Amy Holden Jones: We had to assume we might be [picked up], so we were trying to create a finale that would work if we weren’t picked up as an end of the show, but would work as a beginning and as a launching pad after that. So I don’t think we would’ve done anything different. I mean, we set up a whole bunch of stuff to explore, the new relationship with Conrad [Matt Czuchry] and Billie [Jessica Lucas], and we put the hospital in a financially more stable place at the end so that we wouldn’t be continually dealing with the money issues because we’d done an awful lot of that.
I think we were already considering jumping time again, even if we’d gotten the seventh season, and that would certainly work if it had been rebooted now also. And that was partially to get into a different phase of their lives. At the end, they were all having kids and pairing up, whereas at the beginning they were all singletons. That left us open to changing the soap part of it, more of the story of how doctors with families go on and how these people who were unattached and exclusively their whole lives was their work, how do they cope with it, which is an issue with doctors. Their lives are so all consuming.
For example, it would be very interesting to see what it was like if AJ [Malcolm-Jamal Warner] had 4-year-old twins, and what had happened with him and Padma [Aneesha Joshi]. We’d laid the groundwork to question whether there would eventually be a relationship there and whether they would try to be a relationship there because they have in common these children that no one else has in common. In the ideal world, we would’ve brought Mina [Shaunette Renée Wilson] back if we could because that would be such a wonderful complication to see how AJ was trying to make it possible with Padma, but then Mina shows up and that’s the love of his life and Mina’s not somebody you picture as a mom.
Andrew Chapman: It’s very hard to know if an actor’s going to come back at all at the end of their contract. Their contracts usually are six or seven years and we were at six seasons and some of them renegotiated, but contracts don’t always mean a whole lot. A lot of them can leave or decide to go onto other stuff or come back and want to be on the show forever.

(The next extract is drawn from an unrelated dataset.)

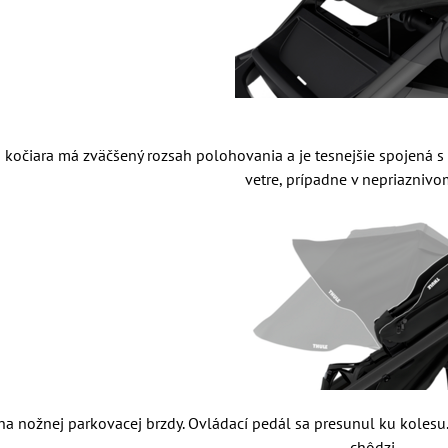
ka kočiara má zväčšený rozsah polohovania a je tesnejšie spojená
vetre, prípadne v nepriaznivo
a nožnej parkovacej brzdy. Ovládací pedál sa presunul ku kolesu.
chôdzi.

Jones: That’s true. We’d lost some people, which were very sad, obviously to lose Emily VanCamp and very sad to lose Shaunette. But that’s not uncommon. People think we’d let them go and of course we did not let them go. … Had we gone the seventh season, the people we had then really loved making that show. The last episode was unbelievably emotional because we all knew it could be the last, and both the cast and crew were really, really hopeful it would come back and very nostalgic for what they’d had together. I did a lot on features and the other television stuff, and it was the happiest cast and crew I’ve ever seen. So I think they would’ve come back.
You left Conrad and Billie with “I love you” after quite the journey to get them together. Would they have gotten married? Would they have talked about if they need to? Would that have been addressed?
Jones: We were going to jump time and have them married and then see the marriage in flashbacks. It was such a slow burn to get to Billie that I don’t know how much more you could have taken. And we kind of missed what we had in the last years with Emily, which was this really stable, loving couple at the core who were kind of the rock that everybody else was compared to, and the threats came from outside from health issues or family issues that they had to face together. I have a friend who says that the only shows she watches are ones where a group of people are all working together for the same goal, like FBI and our show and Slow Horses.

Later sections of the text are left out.